WHAT TO DO: There are pictures in the records below; leave them out and set down exactly the lines from the one holding "UN GUIDE TOUTOURISTIQUE QUI A DU CHIEN" through the one holding "el uso constante, acumulación".

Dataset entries
---
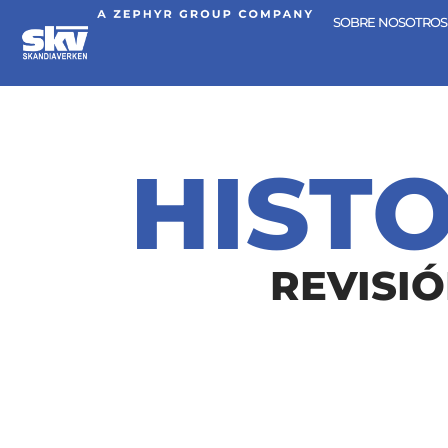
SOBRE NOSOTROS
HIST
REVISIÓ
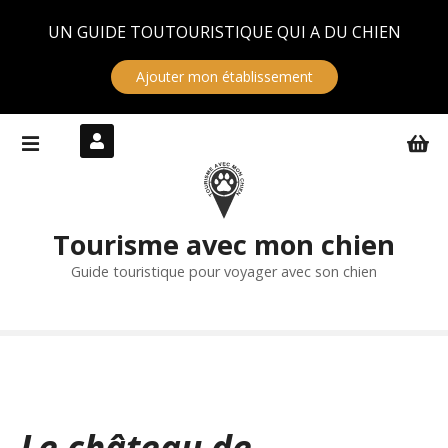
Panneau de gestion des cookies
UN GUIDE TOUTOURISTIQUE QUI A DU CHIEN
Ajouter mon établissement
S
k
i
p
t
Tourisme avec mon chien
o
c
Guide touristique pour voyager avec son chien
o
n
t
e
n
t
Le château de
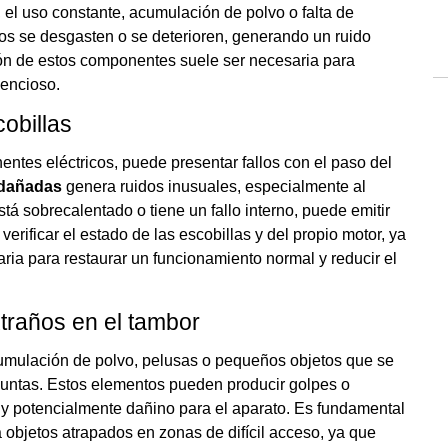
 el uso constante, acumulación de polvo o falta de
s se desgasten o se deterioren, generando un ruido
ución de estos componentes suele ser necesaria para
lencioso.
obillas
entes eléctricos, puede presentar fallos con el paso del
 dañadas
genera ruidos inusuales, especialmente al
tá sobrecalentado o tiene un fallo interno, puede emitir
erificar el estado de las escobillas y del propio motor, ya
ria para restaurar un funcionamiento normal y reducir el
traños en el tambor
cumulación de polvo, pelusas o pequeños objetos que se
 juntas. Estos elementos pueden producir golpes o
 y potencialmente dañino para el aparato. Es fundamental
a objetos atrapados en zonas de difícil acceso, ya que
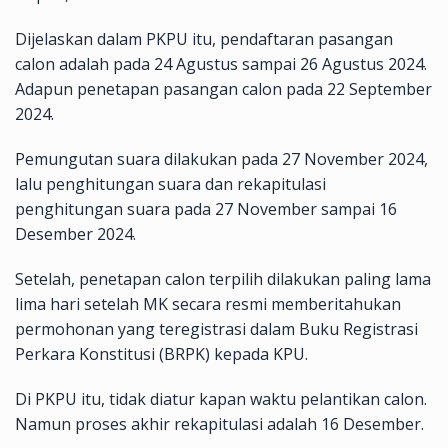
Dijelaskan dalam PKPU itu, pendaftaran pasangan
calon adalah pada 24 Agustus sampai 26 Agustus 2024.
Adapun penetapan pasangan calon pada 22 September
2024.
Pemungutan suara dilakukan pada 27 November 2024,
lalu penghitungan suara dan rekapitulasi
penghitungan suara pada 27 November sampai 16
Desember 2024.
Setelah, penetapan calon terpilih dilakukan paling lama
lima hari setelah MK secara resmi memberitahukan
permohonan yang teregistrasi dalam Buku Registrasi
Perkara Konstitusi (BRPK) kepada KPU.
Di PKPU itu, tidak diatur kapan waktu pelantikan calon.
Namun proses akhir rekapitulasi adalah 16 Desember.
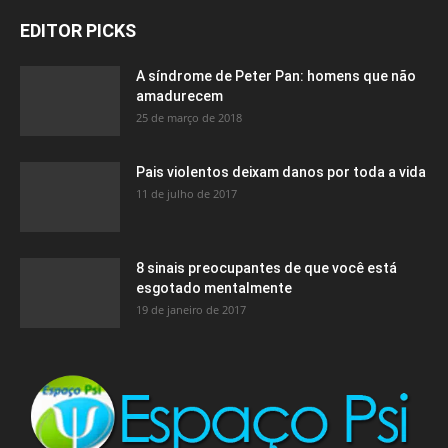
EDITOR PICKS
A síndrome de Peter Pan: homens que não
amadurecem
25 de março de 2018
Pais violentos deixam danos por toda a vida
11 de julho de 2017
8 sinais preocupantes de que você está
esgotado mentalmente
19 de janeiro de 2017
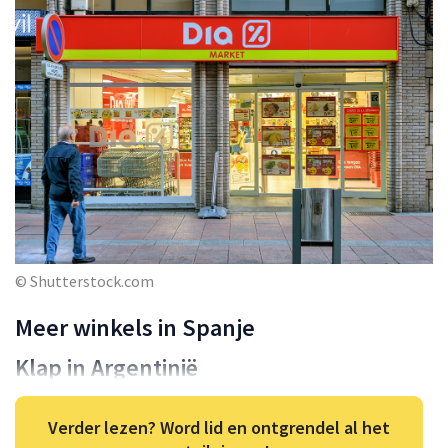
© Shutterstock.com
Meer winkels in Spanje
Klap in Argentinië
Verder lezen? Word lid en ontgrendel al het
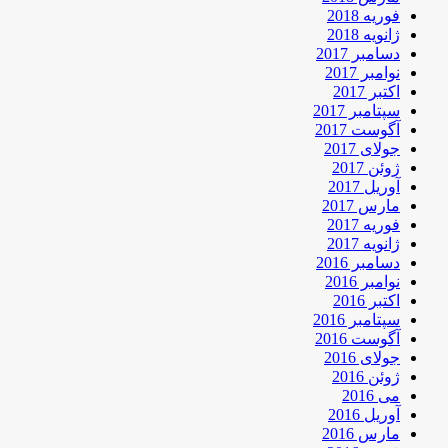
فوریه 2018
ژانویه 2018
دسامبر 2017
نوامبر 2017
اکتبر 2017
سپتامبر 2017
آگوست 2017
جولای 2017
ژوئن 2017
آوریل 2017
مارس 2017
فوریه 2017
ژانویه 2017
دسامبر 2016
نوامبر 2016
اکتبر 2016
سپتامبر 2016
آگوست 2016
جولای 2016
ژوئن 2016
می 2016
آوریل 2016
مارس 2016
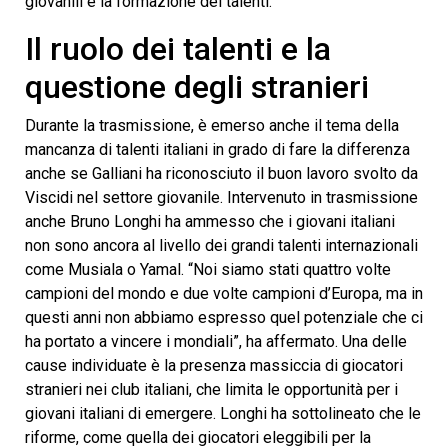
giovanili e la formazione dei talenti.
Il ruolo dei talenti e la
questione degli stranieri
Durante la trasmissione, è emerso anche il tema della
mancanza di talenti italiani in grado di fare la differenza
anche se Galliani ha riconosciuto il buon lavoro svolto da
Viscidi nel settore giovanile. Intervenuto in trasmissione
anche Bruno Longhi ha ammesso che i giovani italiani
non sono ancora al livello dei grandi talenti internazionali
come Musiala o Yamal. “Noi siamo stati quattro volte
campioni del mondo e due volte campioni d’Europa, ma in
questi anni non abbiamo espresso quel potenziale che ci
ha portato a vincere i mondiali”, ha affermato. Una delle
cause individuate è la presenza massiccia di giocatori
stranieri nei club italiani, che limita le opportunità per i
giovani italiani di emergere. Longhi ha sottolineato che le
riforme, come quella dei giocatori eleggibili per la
---
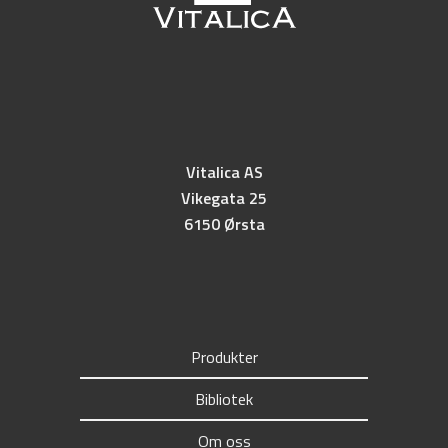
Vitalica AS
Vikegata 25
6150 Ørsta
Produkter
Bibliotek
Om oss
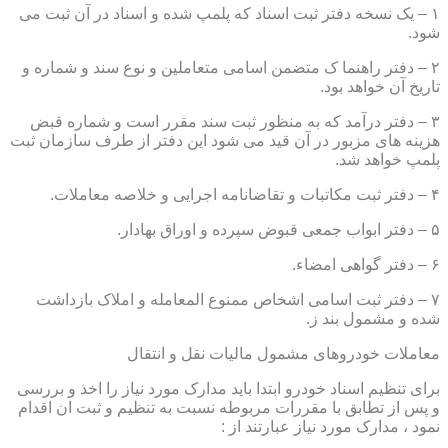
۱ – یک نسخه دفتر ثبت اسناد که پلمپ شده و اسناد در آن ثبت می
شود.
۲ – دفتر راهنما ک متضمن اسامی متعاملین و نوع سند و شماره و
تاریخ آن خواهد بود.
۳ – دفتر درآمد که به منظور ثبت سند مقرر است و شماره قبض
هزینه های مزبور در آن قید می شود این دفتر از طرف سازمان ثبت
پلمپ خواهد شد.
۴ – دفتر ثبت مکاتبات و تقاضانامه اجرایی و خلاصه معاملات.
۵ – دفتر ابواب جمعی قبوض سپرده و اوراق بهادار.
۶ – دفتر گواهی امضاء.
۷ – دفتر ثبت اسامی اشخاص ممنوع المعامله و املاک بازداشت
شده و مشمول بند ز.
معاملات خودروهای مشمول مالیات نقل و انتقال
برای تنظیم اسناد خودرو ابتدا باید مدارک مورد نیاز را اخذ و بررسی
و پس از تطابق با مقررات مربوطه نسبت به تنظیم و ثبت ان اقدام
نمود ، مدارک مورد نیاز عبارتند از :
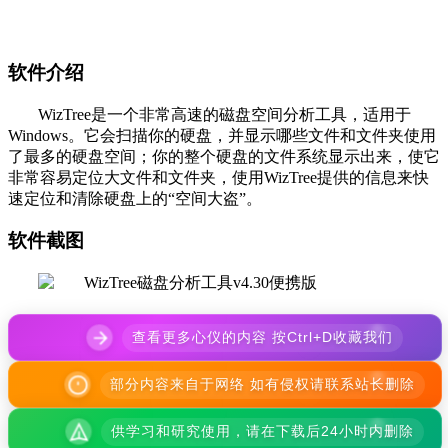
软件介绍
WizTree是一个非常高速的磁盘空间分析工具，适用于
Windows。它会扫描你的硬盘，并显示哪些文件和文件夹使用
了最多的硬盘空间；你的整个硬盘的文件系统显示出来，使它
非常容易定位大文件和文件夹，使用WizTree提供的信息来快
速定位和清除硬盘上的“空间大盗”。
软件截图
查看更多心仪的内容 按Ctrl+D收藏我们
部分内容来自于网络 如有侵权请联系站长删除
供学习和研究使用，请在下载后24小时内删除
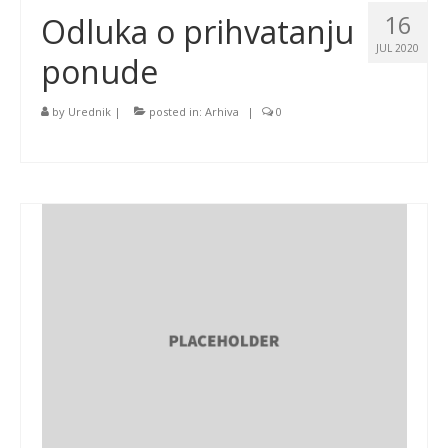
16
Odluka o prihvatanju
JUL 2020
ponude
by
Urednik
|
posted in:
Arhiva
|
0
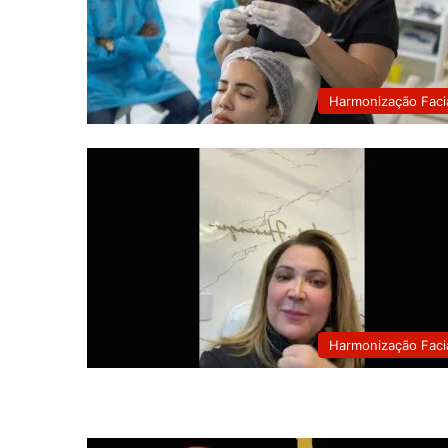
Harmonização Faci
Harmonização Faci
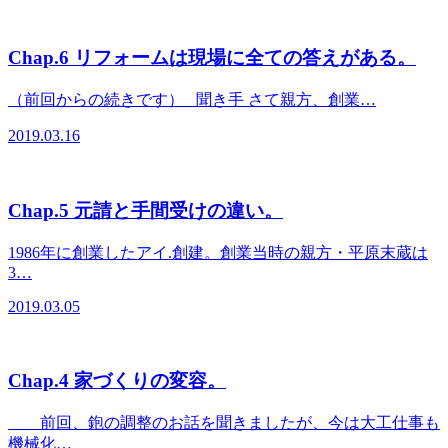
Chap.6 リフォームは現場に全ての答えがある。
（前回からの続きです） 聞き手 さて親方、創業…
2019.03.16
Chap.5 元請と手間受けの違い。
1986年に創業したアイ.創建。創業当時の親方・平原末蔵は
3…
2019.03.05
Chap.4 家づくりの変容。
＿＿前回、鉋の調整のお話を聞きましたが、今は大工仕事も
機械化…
---
EXERCISE SOLUTION:
UN GUIDE TOUTOURISTIQUE QUI A DU CHIEN
Ajouter mon établissement
S
k
i
p
t
Tourisme avec mon chien
o
c
Guide touristique pour voyager avec son chien
o
n
t
e
n
t
Le château de
 el uso constante, acumulación de polvo o falta de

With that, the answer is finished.